• Page segmentation data

═══

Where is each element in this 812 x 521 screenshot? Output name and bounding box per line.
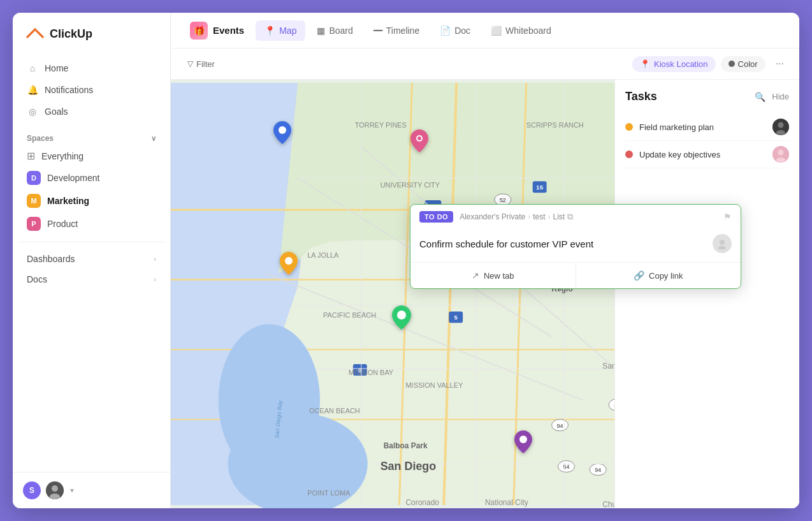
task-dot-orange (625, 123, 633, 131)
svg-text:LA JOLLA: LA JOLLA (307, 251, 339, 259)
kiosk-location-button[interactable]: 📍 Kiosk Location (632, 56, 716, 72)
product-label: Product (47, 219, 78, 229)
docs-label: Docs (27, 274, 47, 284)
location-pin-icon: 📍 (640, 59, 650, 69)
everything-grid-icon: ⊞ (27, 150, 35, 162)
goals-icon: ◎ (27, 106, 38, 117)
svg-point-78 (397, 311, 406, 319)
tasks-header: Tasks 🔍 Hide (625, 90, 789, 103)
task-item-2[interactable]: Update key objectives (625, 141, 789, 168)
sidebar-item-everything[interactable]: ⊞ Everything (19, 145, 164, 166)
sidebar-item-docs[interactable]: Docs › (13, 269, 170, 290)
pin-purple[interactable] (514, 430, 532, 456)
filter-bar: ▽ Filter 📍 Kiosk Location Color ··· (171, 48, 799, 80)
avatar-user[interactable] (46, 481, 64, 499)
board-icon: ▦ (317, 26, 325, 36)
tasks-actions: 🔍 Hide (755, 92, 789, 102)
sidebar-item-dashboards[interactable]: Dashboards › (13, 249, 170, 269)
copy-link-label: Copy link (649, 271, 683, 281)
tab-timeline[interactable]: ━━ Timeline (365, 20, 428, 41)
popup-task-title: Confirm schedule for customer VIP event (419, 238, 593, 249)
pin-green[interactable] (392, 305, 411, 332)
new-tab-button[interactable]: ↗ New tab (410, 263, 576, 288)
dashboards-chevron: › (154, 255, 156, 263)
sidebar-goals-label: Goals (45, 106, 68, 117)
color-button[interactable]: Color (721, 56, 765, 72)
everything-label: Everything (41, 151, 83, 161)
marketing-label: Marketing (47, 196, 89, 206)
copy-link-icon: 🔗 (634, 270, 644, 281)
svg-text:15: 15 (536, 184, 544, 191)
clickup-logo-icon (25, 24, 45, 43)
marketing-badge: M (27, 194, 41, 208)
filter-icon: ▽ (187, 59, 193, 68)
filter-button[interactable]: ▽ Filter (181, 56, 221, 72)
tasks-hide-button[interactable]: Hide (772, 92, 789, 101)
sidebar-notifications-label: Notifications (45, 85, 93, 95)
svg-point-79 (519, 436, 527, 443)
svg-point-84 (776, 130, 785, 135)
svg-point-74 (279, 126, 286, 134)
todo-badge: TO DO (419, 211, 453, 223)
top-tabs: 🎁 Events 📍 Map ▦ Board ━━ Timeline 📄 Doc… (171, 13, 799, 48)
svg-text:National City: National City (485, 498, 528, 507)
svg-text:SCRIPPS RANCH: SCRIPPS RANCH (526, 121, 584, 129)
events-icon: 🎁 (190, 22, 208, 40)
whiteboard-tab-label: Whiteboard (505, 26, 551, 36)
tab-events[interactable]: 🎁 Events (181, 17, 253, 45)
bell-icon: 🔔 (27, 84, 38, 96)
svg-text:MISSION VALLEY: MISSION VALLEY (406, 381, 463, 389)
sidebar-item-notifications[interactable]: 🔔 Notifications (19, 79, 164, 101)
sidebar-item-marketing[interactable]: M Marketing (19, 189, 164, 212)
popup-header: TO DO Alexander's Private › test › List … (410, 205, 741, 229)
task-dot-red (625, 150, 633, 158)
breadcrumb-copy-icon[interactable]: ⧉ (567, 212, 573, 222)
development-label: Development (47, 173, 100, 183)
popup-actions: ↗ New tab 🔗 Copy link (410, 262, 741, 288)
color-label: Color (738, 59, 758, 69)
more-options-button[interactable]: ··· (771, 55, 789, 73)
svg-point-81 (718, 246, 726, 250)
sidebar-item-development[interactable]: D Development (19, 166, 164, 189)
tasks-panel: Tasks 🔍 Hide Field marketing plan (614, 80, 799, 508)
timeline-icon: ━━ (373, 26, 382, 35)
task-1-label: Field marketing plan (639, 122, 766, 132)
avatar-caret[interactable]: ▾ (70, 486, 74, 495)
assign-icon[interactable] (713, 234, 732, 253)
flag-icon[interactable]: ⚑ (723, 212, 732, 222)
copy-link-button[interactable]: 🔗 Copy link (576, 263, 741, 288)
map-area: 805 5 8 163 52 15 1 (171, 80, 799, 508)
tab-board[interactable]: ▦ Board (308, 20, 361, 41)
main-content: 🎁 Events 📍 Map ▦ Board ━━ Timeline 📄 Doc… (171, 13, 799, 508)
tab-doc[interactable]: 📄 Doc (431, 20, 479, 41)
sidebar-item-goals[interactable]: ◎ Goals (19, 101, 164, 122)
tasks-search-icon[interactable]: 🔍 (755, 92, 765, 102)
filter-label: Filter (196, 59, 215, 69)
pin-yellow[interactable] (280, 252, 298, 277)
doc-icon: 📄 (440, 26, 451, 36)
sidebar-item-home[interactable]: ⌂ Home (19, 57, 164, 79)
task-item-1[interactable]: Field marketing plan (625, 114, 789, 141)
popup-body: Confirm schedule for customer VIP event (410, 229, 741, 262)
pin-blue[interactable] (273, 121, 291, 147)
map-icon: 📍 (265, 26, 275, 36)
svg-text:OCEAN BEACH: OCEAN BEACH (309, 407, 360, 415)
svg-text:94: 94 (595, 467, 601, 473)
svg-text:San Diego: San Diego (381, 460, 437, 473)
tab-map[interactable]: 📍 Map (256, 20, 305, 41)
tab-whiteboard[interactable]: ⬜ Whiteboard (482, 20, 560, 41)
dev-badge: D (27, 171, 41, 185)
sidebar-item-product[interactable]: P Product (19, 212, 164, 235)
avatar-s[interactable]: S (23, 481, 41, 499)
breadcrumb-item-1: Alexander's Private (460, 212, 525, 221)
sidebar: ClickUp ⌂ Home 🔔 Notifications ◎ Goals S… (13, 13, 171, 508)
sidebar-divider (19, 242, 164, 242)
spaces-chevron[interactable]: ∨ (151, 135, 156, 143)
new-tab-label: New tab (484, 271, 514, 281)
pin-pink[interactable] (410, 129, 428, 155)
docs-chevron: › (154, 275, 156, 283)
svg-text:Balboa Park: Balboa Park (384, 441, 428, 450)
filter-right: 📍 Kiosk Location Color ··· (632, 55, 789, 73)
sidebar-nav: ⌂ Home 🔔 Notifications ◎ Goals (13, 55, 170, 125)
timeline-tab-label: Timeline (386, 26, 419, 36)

═══

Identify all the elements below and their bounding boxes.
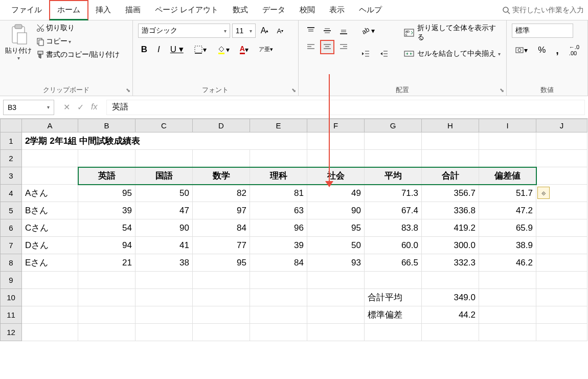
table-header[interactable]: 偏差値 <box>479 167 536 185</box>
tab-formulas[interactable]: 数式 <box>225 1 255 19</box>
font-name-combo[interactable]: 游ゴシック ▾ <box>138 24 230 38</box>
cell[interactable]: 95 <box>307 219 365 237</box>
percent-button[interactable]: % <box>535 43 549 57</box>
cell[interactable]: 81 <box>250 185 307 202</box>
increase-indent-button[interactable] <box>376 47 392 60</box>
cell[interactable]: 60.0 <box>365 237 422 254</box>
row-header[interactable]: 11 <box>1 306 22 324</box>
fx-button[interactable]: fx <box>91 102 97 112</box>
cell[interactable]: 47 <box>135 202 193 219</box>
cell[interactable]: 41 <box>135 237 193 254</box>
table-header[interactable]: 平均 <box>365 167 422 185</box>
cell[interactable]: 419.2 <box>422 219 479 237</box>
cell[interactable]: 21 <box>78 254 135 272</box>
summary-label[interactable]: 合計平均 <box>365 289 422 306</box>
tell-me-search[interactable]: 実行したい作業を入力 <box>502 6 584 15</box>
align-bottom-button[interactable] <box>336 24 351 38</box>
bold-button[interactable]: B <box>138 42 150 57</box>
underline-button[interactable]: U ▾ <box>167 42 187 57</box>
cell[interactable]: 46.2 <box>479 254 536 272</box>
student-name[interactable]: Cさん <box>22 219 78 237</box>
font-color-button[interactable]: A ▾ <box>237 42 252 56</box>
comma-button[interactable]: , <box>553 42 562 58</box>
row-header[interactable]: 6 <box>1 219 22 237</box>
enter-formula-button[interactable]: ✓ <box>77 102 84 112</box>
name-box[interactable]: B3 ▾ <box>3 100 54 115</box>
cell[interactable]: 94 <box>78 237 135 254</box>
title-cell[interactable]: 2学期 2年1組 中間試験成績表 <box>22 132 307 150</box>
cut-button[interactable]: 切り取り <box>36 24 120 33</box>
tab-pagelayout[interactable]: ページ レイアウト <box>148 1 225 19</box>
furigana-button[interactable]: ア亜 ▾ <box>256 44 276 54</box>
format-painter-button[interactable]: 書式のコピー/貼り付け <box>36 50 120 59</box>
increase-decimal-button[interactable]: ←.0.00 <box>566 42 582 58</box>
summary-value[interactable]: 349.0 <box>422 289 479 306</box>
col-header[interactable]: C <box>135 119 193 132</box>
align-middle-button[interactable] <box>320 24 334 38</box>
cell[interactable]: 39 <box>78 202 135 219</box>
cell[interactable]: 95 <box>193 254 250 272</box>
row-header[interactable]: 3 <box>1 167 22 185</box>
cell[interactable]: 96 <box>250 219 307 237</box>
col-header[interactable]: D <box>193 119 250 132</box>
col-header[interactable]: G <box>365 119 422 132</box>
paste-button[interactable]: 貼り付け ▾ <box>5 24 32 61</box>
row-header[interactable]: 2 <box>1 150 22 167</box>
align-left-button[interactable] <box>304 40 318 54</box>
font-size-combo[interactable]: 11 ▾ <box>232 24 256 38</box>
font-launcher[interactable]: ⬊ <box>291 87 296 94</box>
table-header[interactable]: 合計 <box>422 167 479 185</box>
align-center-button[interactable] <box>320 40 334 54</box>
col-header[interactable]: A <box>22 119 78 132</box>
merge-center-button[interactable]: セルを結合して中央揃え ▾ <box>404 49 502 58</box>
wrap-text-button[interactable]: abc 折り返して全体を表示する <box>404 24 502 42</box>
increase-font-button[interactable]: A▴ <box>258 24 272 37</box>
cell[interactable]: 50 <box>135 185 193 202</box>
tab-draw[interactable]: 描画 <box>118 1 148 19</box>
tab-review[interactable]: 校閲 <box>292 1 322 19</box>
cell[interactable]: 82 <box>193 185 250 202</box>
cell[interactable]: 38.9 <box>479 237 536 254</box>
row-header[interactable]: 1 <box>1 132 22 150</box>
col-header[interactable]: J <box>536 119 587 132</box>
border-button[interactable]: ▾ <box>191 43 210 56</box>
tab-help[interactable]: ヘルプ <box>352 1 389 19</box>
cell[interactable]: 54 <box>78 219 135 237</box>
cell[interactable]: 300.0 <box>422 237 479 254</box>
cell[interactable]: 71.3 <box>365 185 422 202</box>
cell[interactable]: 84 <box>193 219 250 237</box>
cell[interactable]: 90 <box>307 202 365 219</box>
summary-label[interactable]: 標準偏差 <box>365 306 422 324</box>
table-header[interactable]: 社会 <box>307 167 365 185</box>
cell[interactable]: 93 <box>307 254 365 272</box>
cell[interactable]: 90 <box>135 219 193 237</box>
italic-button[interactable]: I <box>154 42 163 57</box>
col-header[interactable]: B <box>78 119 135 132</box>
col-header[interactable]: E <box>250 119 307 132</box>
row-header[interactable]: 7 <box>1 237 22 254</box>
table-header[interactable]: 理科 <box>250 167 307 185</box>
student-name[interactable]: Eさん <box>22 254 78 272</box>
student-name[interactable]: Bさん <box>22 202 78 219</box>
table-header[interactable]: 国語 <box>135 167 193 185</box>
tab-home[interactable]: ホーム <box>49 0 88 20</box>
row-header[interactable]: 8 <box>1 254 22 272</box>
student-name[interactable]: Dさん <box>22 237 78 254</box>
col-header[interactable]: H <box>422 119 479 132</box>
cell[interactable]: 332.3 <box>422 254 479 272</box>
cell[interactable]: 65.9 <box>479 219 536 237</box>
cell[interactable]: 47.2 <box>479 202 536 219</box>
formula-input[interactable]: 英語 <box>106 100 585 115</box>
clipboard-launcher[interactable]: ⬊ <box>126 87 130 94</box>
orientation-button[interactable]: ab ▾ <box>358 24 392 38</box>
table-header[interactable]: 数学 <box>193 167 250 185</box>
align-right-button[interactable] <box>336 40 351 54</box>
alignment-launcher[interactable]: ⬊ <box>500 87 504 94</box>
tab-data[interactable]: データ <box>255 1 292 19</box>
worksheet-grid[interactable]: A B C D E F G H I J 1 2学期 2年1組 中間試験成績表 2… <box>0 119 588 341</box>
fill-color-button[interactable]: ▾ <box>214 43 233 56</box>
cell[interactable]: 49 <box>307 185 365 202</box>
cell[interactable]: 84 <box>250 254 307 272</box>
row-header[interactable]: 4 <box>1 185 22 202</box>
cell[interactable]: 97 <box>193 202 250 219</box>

═══

• What to work on
If a line in the data above includes the string "filter", copy it.

• Response box
filter-bar: ▽ Filter 📍 Kiosk Location Color ··· (171, 48, 799, 80)
filter-icon: ▽ (187, 59, 193, 68)
filter-button[interactable]: ▽ Filter (181, 56, 221, 72)
filter-label: Filter (196, 59, 215, 69)
filter-right: 📍 Kiosk Location Color ··· (632, 55, 789, 73)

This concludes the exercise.